Pit-burial, Clonickilvant, Co. Westmeath
Co. Westmeath |
Burial Sites
A farmer ploughing a field in County Westmeath in 1964 had no reason to expect anything unusual beneath the pasture at Clonickilvant.
Then the plough caught a large stone, lifted it clear, and revealed what lay beneath: an oval pit containing cremated bone mixed with charcoal, the quiet remnant of a burial that had gone unrecorded on any map, unnoticed through all the decades of Ordnance Survey work in the nineteenth and early twentieth centuries.

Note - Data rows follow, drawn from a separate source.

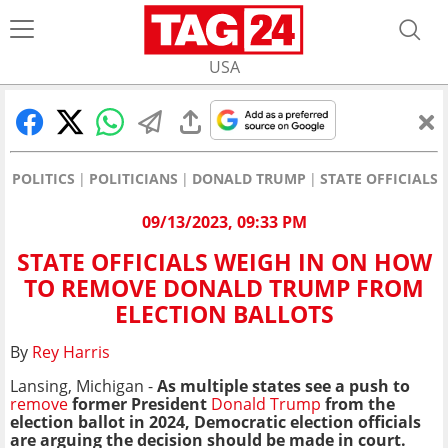
USA
POLITICS
POLITICIANS
DONALD TRUMP
STATE OFFICIALS
09/13/2023, 09:33 PM
STATE OFFICIALS WEIGH IN ON HOW
TO REMOVE DONALD TRUMP FROM
ELECTION BALLOTS
By
Rey Harris
Lansing, Michigan -
As multiple states see a push to
remove
former President
Donald Trump
from the
election ballot in 2024, Democratic election officials
are arguing the decision should be made in court.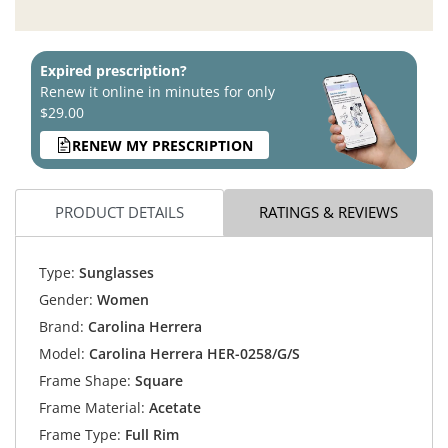
Expired prescription?
Renew it online in minutes for only
$29.00
RENEW MY PRESCRIPTION
PRODUCT DETAILS
RATINGS & REVIEWS
Type:
Sunglasses
Gender:
Women
Brand:
Carolina Herrera
Model:
Carolina Herrera HER-0258/G/S
Frame Shape:
Square
Frame Material:
Acetate
Frame Type:
Full Rim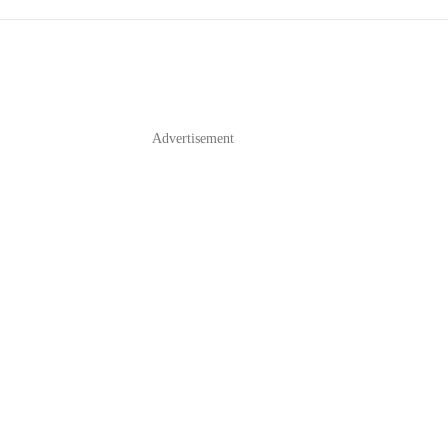
E
Advertisement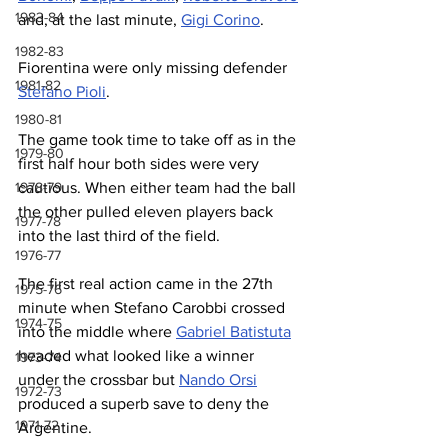
1983-84
and, at the last minute, 
Gigi Corino
.
1982-83
Fiorentina were only missing defender 
1981-82
Stefano Pioli
.
1980-81
The game took time to take off as in the 
1979-80
first half hour both sides were very 
1978-79
cautious. When either team had the ball 
the other pulled eleven players back 
1977-78
into the last third of the field.
1976-77
The first real action came in the 27th 
1975-76
minute when Stefano Carobbi crossed 
1974-75
into the middle where 
Gabriel Batistuta
headed what looked like a winner 
1973-74
under the crossbar but 
Nando Orsi
1972-73
produced a superb save to deny the 
1971-72
Argentine.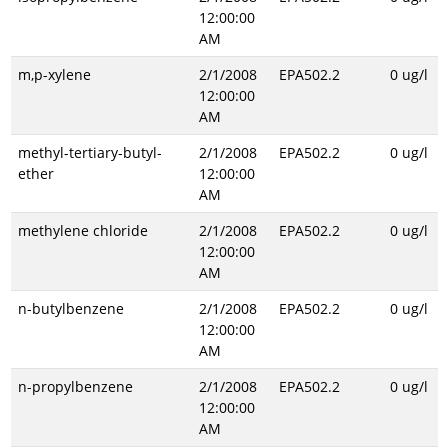
12:00:00
AM
m,p-xylene
2/1/2008
EPA502.2
0 ug/l
12:00:00
AM
methyl-tertiary-butyl-
2/1/2008
EPA502.2
0 ug/l
ether
12:00:00
AM
methylene chloride
2/1/2008
EPA502.2
0 ug/l
12:00:00
AM
n-butylbenzene
2/1/2008
EPA502.2
0 ug/l
12:00:00
AM
n-propylbenzene
2/1/2008
EPA502.2
0 ug/l
12:00:00
AM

The National Museum of Ireland examined the remains and identified them as characteristic of a Neolithic or Early Bronze Age cremation burial, meaning the pit could plausibly date to anywhere between roughly 4000 and 1500 BC. Cremation burials of this type, where the bones of the dead were burned and then placed, often with charcoal, into a simple pit in the earth, are known across prehistoric Ireland, though they frequently leave little surface trace and tend to surface only when the ground is disturbed. This one was registered by the museum under the reference 1964:47. Two years later, in 1966, a second burial of broadly similar character was found nearby, though it was heavily disturbed in the course of its discovery and relatively little could be learned from it. The two finds together suggest that what looks like ordinary Co. Westmeath grazing land may once have served as a place of deliberate, repeated funerary activity, though how extensive any such use was remains unknown.